The last and most impactful hype wave (related to clay filter generation) was so significant that within a day, they managed to create 300k$ bill for a single day. In the situation they had to move fast and reduce their cloud consumption fast, while preserving . What they actually did was quite simple: they accepted and created smaller pictures, using the smaller and cheaper GPUs and finally reduced training time significantly).
By doing so they managed to reduce their costs by 10x, so small improvements can go a long way.
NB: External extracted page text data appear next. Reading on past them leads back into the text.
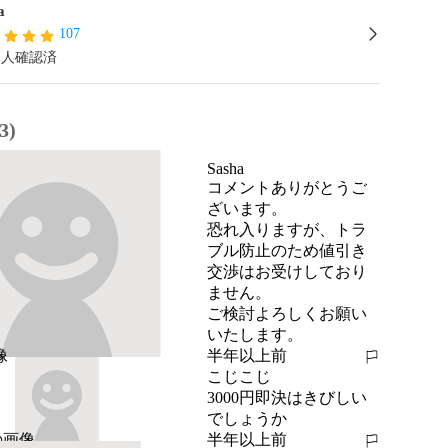
a
107
本人確認済
3)
Sasha
コメントありがとうご
ざいます。

恐れ入りますが、トラ
ブル防止のため値引き
交渉はお受けしており
ません。

ご検討よろしくお願い
いたします。
半年以上前
報告する
こじこじ
3000円即決はきびしい
でしょうか
半年以上前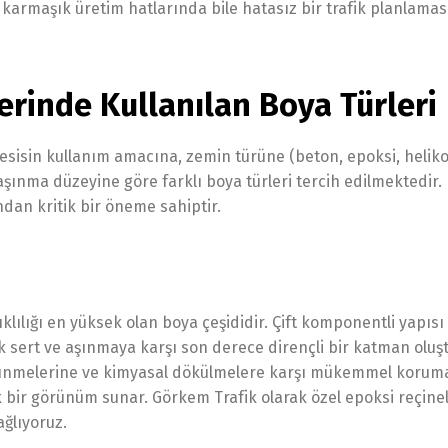
karmaşık üretim hatlarında bile hatasız bir trafik planlamas
erinde Kullanılan Boya Türleri
tesisin kullanım amacına, zemin türüne (beton, epoksi, helik
şınma düzeyine göre farklı boya türleri tercih edilmektedir.
dan kritik bir öneme sahiptir.
klılığı en yüksek olan boya çeşididir. Çift komponentli yapısı
sert ve aşınmaya karşı son derece dirençli bir katman oluşt
ürtünmelerine ve kimyasal dökülmelere karşı mükemmel koruma
ik bir görünüm sunar. Görkem Trafik olarak özel epoksi reçine
ağlıyoruz.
Advances in agriculture and phenotyping
Segmentation masks of leaf diseases. Source: A new Large Dataset and a Transfer Learning Methodology for Plant Phenotyping in Vertical Farms
With my significant interest in agriculture, I have joined presentations for the workshop „Computer Vision in Plant Phenotyping and Agriculture” (CVPPA).
In this workshop the main presentation that caught my eye was the one from Dr Fiora Pirri from DeepPlants, where she showed a project for disease detection dataset, available on HuggingFace. What was most surprising was the complexity of the pipeline (consisting of at least 5 different architectures and 2-3 modalities: RGB, depth etc). This dataset can help advance disease detection (from videos from mobile phone cameras) for underprivileged countries, early on and limit their impact. Additionally it was interesting to see various ideas using advances in Computer Vision (i.e., in the field of Stable Diffusion to generate examples of certain diseases to improve classification of such diseases).
Conclusions
In this short blog post I have covered five different areas with their state of the art - ranging from avatars, through advancements in applied fields like agriculture and to model/data understanding and identifying bias in your data.
ECCV was a great opportunity to understand what the SOTA is, how advancements in one field influence others (i.e., in agriculture or the medical industry) and to experience the frontiers of the field in the real world.